I guess I didn't make this clear. I'm not advocating for semicolons to be made optional. I'm saying that they should not be included in the language syntax at all unless they are necessary for some semantic purpose. And this goes for any language element, not just semicolons.
The vast majority of punctuation in programming languages is unnecessary. The vast majority of type declarations are unnecessary. All boilerplate is unnecessary. All these things are there mostly because of tradition, not because there is any technical justification for any of it.
The point generalises beyond semicolons; everything you leave to context is something other people have to load up the context for in order to understand.
Consider Python; if there are the optional type hints, those can tell you the third parameter to a function is optional. If those are missing, you need to dive into the function to find that out; those type hints are entirely optional, and yet they reduce the cognitive load of anyone using it.
>The point generalises beyond semicolons; everything you leave to context is something other people have to load up the context for in order to understand.
This is not true, because an editor can add any on-screen hints that are needed to help a human understand the code. For example, in my editor, Python code gets vertical lines that indicate where the different indentation levels are, so I can easily see when two lines of code far apart on the screen are at the same indentation level, or how many indentation levels lower the next line is after a long, highly-indented block. Python could add an end-of-block marker like Ruby does to make things like this easier to see, or it could try to encode the vertical lines into the language somehow, but I'd derive no benefit because the editor already gives me the visual clues I need.

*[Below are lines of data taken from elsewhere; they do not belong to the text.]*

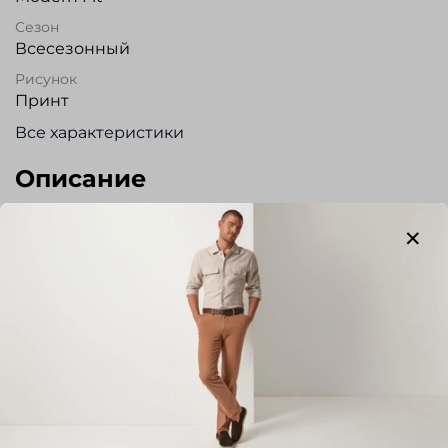
Сезон
Всесезонный
Рисунок
Принт
Все характеристики
Описание
Сорочка для повседневной носки, прямого
силуэта из высококачественного хлопка. На
спинке два защипа. Без кармана. На рукаве
вышит фирменный логотип «черная роза».
Регулируемый манжет. Прекрасно сочетается с
джинсами и пиджаками свободного стиля.
Отзывы
Отзывов еще никто не оставлял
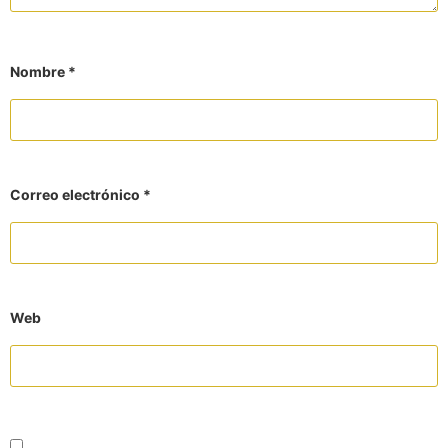
Nombre
*
Correo electrónico
*
Web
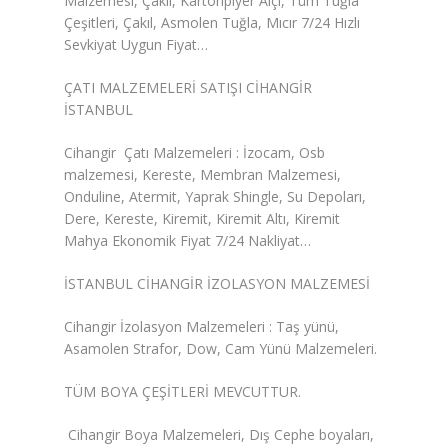
Malzemesi, Çakıl, Kartonpiyer Alçı, Tüm Tuğla
Çeşitleri, Çakıl, Asmolen Tuğla, Mıcır 7/24 Hızlı
Duvar Paneli, Söve, Dekoratif
Sevkiyat Uygun Fiyat…
Kaplama
ÇATI MALZEMELERİ SATIŞI CİHANGİR
BİZE ULAŞIN
İSTANBUL
Cihangir Çatı Malzemeleri : İzocam, Osb
malzemesi, Kereste, Membran Malzemesi,
Onduline, Atermit, Yaprak Shingle, Su Depoları,
Dere, Kereste, Kiremit, Kiremit Altı, Kiremit
Mahya Ekonomik Fiyat 7/24 Nakliyat…
İSTANBUL CİHANGİR İZOLASYON MALZEMESİ
Cihangir İzolasyon Malzemeleri : Taş yünü,
Asamolen Strafor, Dow, Cam Yünü Malzemeleri.
TÜM BOYA ÇEŞİTLERİ MEVCUTTUR.
Cihangir Boya Malzemeleri, Dış Cephe boyaları,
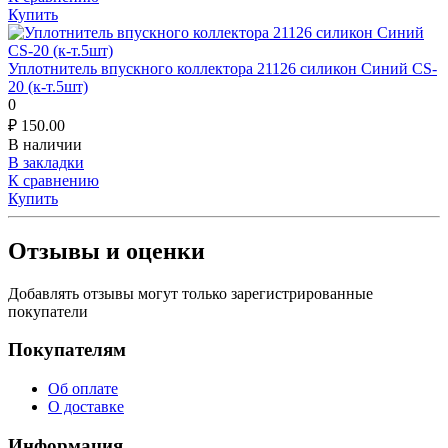
Купить
Уплотнитель впускного коллектора 21126 силикон Синий CS-
20 (к-т.5шт)
0
₽
150.00
В наличии
В закладки
К сравнению
Купить
Отзывы и оценки
Добавлять отзывы могут только зарегистрированные
покупатели
Покупателям
Об оплате
О доставке
Информация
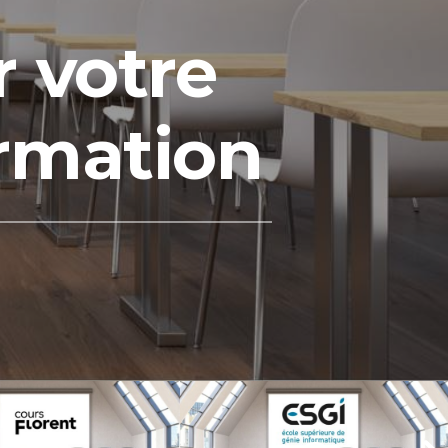
r votre
ormation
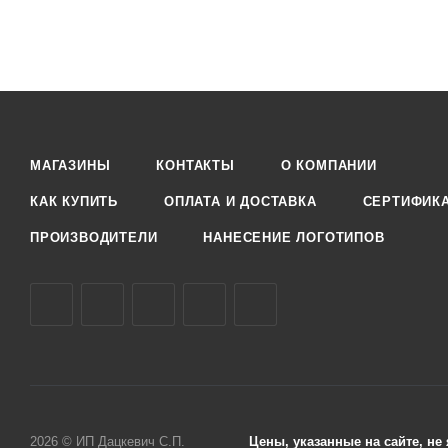
МАГАЗИНЫ
КОНТАКТЫ
О КОМПАНИИ
КАК КУПИТЬ
ОПЛАТА И ДОСТАВКА
СЕРТИФИК
ПРОИЗВОДИТЕЛИ
НАНЕСЕНИЕ ЛОГОТИПОВ
2026 © ИП Дацкевич С.П.
Цены, указанные на сайте, н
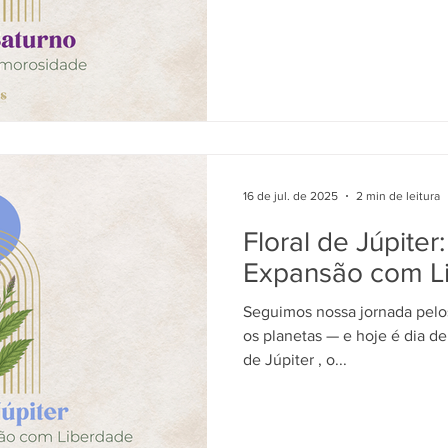
16 de jul. de 2025
2 min de leitura
Floral de Júpiter
Expansão com L
Seguimos nossa jornada pelos
os planetas — e hoje é dia de
de Júpiter , o...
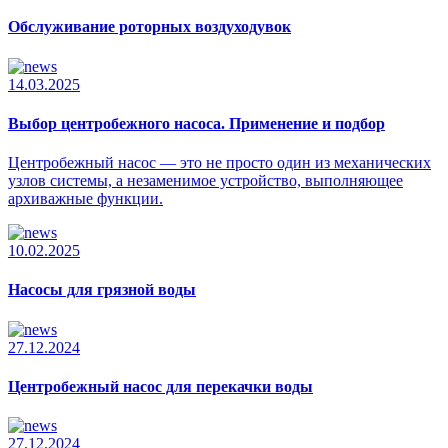
Обслуживание роторных воздуходувок
14.03.2025
Выбор центробежного насоса. Применение и подбор
Центробежный насос — это не просто один из механических
узлов системы, а незаменимое устройство, выполняющее
архиважные функции.
10.02.2025
Насосы для грязной воды
27.12.2024
Центробежный насос для перекачки воды
27.12.2024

I haven’t used type hints in Python, but can what you’re describing lead to situations where the code cannot run and the interpreter gives you a suggestion on how to fix it?
> If it helps to make the program readable by humans then it can be shown as part of the rendering of the program on a screen, but again, that should be part of the work the computer does, not the human.
That means you and the compiler front-end are looking at different representations. Sounds doesn't sound like a good idea. Keep it stupid simple: all of our source control tools should work on the same representation, and it should be simpler and portable. Well defined syntax is a good choice here, even if there's some redundancy.
> then it can be shown as part of the rendering of the program on a screen
I disagree with this, and can most easily express my disagreement by pointing out that people look at code with a diversity of programs: From simple text editors with few affordances to convey a programs meaning apart from the plain text like notepad and pico all the way up to the full IDEs that can do automatic refactoring and structured editing like the Jet Brains suite, Emacs+Paredit, or the clearly ever-superior Visual Interdev 6.
If people view code through a diversity of programs, then code's on-disk form matters, IMO.
People's choice of editor is influenced by what they're editing. For example, virtually every Lisp programmer uses Emacs, even though there are many alternatives out there, including VS Code plugins. And virtually every Java programmer uses a JetBrains IDE or something similar. I'd probably install an IDE if I had to work on a Java codebase. Editing with a diversity of programs isn't universal.
Sure, but nothing stops you from looking at the raw code. Consider looking at compiled code. You can always hexdump the object file, but have a disassembly helps a lot.
Why do you think that matters? If it's not needed, then it should never have been there in the first place. If it helps to make the program readable by humans then it can be shown as part of the rendering of the program on a screen, but again, that should be part of the work the computer does, not the human. Unnecessary cognitive load is still unnecessary cognitive load regardless of the goal in whose name it is imposed.